CUDA Fortran optimization strategies

Hi…I am relatively new to using CUDA Fortran. I’ve successfully managed to port a legacy Fortran numerical model code to run on a GPU by using kernel loop directives and device global memory to save variables used in the computations every timestep. Although the performance is good relative to running on a CPU (~40 times faster), I suspect there is more to be gained based on the diagnostic output of NSight Compute. Apparently, resolving/improving long scoreboard stalls and warp occupancy could mean unlocking more speed gains. However, I am struggling with resources and strategies for addressing these issues. Some approaches I tried (using coalesced data access and using shared memory) do not seem to help at all. Are there any good resources out there (including code examples, preferably in Fortran) to help with further optimizing GPU performance based on the diagnostic results of NSight Compute? Any references will be appreciated.

Thanks!

Other than the Nsight-Compute docs themselves, I’m not aware of other docs. Maybe they are out there, but I would think it would difficult to write since so much is contextual based on the specifics of the program, it would hard to generalize. Though Nsight-Compute Forum might be a good resource since you can see questions asked by others which may be helpful or at least give you ideas. Most folks post CUDA C questions, but the strategies would apply to Fortran as well.

For the long scoreboard, this may or may not impact performance depending on if other warps can be scheduled while others are waiting for memory. If it is impactful, then it might be a case where there’s not enough time to allow the fetch to be resolved before the data is being used. Shuffling operations might help here so you have the threads do something else before using the data.

Occupancy is more about balancing the shared resources of the device so having a high occupancy does not necessarily improve performance. Generally a 50% occupancy is considered very good especially for Fortran since these are more often scientific codes with larger kernels that use more resources per warp.

The first thing to ask is if the kernel is fully utilizing the GPU? Each multi-processor (SM) at 100% occupancy can run 2048 concurrent threads, so an H100 with 114 SMs needs 233,472 threads or 116,736 at 50% occupancy. Since you’re using CUF kernels and I presume are letting the compiler set the schedule (i.e. using"<<< *,* >>>", it will use the loop bounds to set the number of blocks and threads per blocks. In other words, the product of the loop iterations will determine how many threads are used. If there are too few iterations, there’s simply not enough work which gets reflected as a low occupancy. Also the long scoreboard becomes a factor since there’s not enough warps to hide the memory latency.

If the kernel does have enough work, then register usage is often the main limiter to occupancy. There are 65536 registers per SM, so to reach 100%, each of the 2048 threads can only use a max of 32 registers. If the threads use more registers, fewer of them can run. The difficult part is that register usage is dictated by the local variables used and scratch area for things like intermediate computation and holding address. So for larger scientific kernels, the primary method is to split the kernel into multiple kernels, so long as the algorithm allows it and the cost of launch more kernels is less than the speed-up from the better occupancy. For example at a hackathon I mentored, the code was ported from an older Fortran code that had a generic routine to handle seven cases. We split this into seven specialized kernels. While there was some repeated code, it was enough to half the register usage.

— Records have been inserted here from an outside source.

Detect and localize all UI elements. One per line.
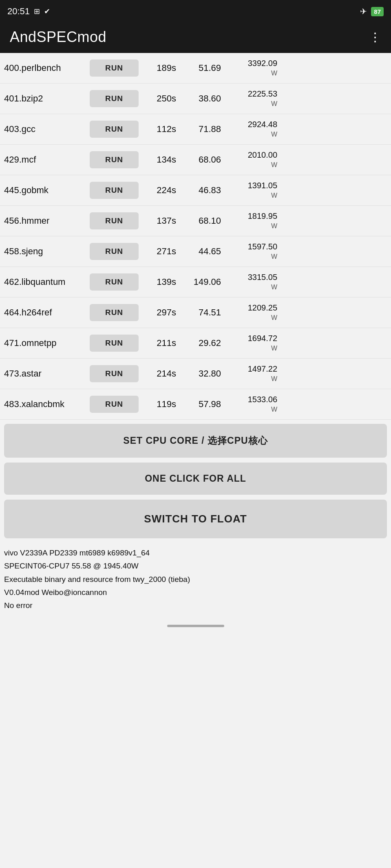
- table-row: 403.gccRUN112s71.882924.48W: [0, 114, 391, 145]
- bench-name: 456.hmmer: [4, 216, 90, 226]
- nav-bar: [0, 620, 391, 632]
- benchmark-list: 400.perlbenchRUN189s51.693392.09W401.bzi…: [0, 53, 391, 420]
- bench-watt: 1533.06W: [224, 395, 277, 414]
- status-bar: 20:51 ⊞ ✔ ✈ 87: [0, 0, 391, 23]
- bench-name: 403.gcc: [4, 124, 90, 134]
- bench-name: 400.perlbench: [4, 63, 90, 73]
- bench-score: 38.60: [179, 93, 224, 104]
- bench-score: 57.98: [179, 399, 224, 410]
- switch-to-float-button[interactable]: SWITCH TO FLOAT: [4, 500, 387, 538]
- run-button[interactable]: RUN: [90, 365, 139, 382]
- table-row: 401.bzip2RUN250s38.602225.53W: [0, 84, 391, 114]
- bench-name: 401.bzip2: [4, 93, 90, 104]
- bench-name: 473.astar: [4, 368, 90, 379]
- bench-time: 214s: [139, 368, 179, 379]
- run-button[interactable]: RUN: [90, 335, 139, 352]
- check-icon: ✔: [44, 7, 50, 16]
- bench-time: 189s: [139, 63, 179, 73]
- run-button[interactable]: RUN: [90, 59, 139, 77]
- nav-pill: [167, 625, 224, 627]
- bench-watt: 1209.25W: [224, 303, 277, 322]
- battery-display: 87: [371, 7, 384, 16]
- run-button[interactable]: RUN: [90, 273, 139, 291]
- bench-score: 29.62: [179, 338, 224, 348]
- table-row: 458.sjengRUN271s44.651597.50W: [0, 236, 391, 267]
- table-row: 429.mcfRUN134s68.062010.00W: [0, 145, 391, 175]
- footer-line-3: Executable binary and resource from twy_…: [4, 573, 387, 586]
- bench-name: 462.libquantum: [4, 277, 90, 287]
- table-row: 471.omnetppRUN211s29.621694.72W: [0, 328, 391, 359]
- bench-watt: 2225.53W: [224, 89, 277, 108]
- airplane-icon: ✈: [360, 7, 367, 16]
- table-row: 400.perlbenchRUN189s51.693392.09W: [0, 53, 391, 84]
- run-button[interactable]: RUN: [90, 121, 139, 138]
- bench-name: 464.h264ref: [4, 307, 90, 318]
- run-button[interactable]: RUN: [90, 151, 139, 168]
- bench-score: 51.69: [179, 63, 224, 73]
- footer-line-2: SPECINT06-CPU7 55.58 @ 1945.40W: [4, 560, 387, 573]
- table-row: 473.astarRUN214s32.801497.22W: [0, 359, 391, 389]
- bench-time: 119s: [139, 399, 179, 410]
- status-bar-left: 20:51 ⊞ ✔: [7, 6, 50, 17]
- footer-line-1: vivo V2339A PD2339 mt6989 k6989v1_64: [4, 546, 387, 560]
- bench-time: 297s: [139, 307, 179, 318]
- table-row: 462.libquantumRUN139s149.063315.05W: [0, 267, 391, 297]
- bench-score: 44.65: [179, 246, 224, 257]
- bench-watt: 1694.72W: [224, 334, 277, 352]
- table-row: 464.h264refRUN297s74.511209.25W: [0, 297, 391, 328]
- bench-time: 112s: [139, 124, 179, 134]
- bench-name: 483.xalancbmk: [4, 399, 90, 410]
- one-click-all-button[interactable]: ONE CLICK FOR ALL: [4, 463, 387, 495]
- time-display: 20:51: [7, 6, 30, 17]
- run-button[interactable]: RUN: [90, 396, 139, 413]
- bench-watt: 1391.05W: [224, 181, 277, 200]
- app-title: AndSPECmod: [10, 29, 106, 46]
- bench-score: 68.06: [179, 154, 224, 165]
- overflow-menu-button[interactable]: ⋮: [369, 31, 381, 43]
- bench-time: 137s: [139, 216, 179, 226]
- run-button[interactable]: RUN: [90, 304, 139, 321]
- bench-name: 429.mcf: [4, 154, 90, 165]
- run-button[interactable]: RUN: [90, 212, 139, 229]
- bench-watt: 2924.48W: [224, 120, 277, 139]
- bench-watt: 1597.50W: [224, 242, 277, 261]
- bench-watt: 1819.95W: [224, 211, 277, 230]
- run-button[interactable]: RUN: [90, 243, 139, 260]
- status-bar-right: ✈ 87: [360, 7, 384, 16]
- app-header: AndSPECmod ⋮: [0, 23, 391, 53]
- bench-time: 211s: [139, 338, 179, 348]
- bench-watt: 2010.00W: [224, 150, 277, 169]
- table-row: 483.xalancbmkRUN119s57.981533.06W: [0, 389, 391, 420]
- bench-time: 134s: [139, 154, 179, 165]
- bench-watt: 1497.22W: [224, 364, 277, 383]
- bench-watt: 3392.09W: [224, 59, 277, 77]
- table-row: 445.gobmkRUN224s46.831391.05W: [0, 175, 391, 206]
- bench-score: 46.83: [179, 185, 224, 196]
- run-button[interactable]: RUN: [90, 90, 139, 107]
- bench-time: 271s: [139, 246, 179, 257]
- bench-score: 149.06: [179, 277, 224, 287]
- bench-name: 471.omnetpp: [4, 338, 90, 348]
- bench-score: 32.80: [179, 368, 224, 379]
- run-button[interactable]: RUN: [90, 182, 139, 199]
- footer-line-5: No error: [4, 599, 387, 612]
- bench-score: 74.51: [179, 307, 224, 318]
- bench-name: 445.gobmk: [4, 185, 90, 196]
- bench-score: 71.88: [179, 124, 224, 134]
- table-row: 456.hmmerRUN137s68.101819.95W: [0, 206, 391, 236]
- bench-name: 458.sjeng: [4, 246, 90, 257]
- bench-time: 250s: [139, 93, 179, 104]
- footer-line-4: V0.04mod Weibo@ioncannon: [4, 586, 387, 599]
- bench-watt: 3315.05W: [224, 273, 277, 291]
- sim-icon: ⊞: [34, 7, 40, 16]
- bench-time: 139s: [139, 277, 179, 287]
- set-cpu-core-button[interactable]: SET CPU CORE / 选择CPU核心: [4, 424, 387, 458]
- bench-score: 68.10: [179, 216, 224, 226]
- bottom-buttons: SET CPU CORE / 选择CPU核心 ONE CLICK FOR ALL…: [0, 421, 391, 541]
- footer-info: vivo V2339A PD2339 mt6989 k6989v1_64 SPE…: [0, 541, 391, 620]
- bench-time: 224s: [139, 185, 179, 196]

We do have a flag, "-gpu=maxregcount:<n>" which sets the maximum number of registers per thread. This can be used to help occupancy. However the data that once was stored in registers needs to go someplace, so instead is stored in “local memory”, which is just private space in main memory. Then registers “spill” to local memory so other local data can be stored in the register. This often leads to lower performance since the extra data movement offsets the gains in occupancy. I very rarely use this flag unless the registers at a borderline, like 33 or 129, But it’s interesting to experiment with to see how register usage affects occupancy.

Thanks for the reply. I will look into the NSight Compute documents and the aspects you mentioned.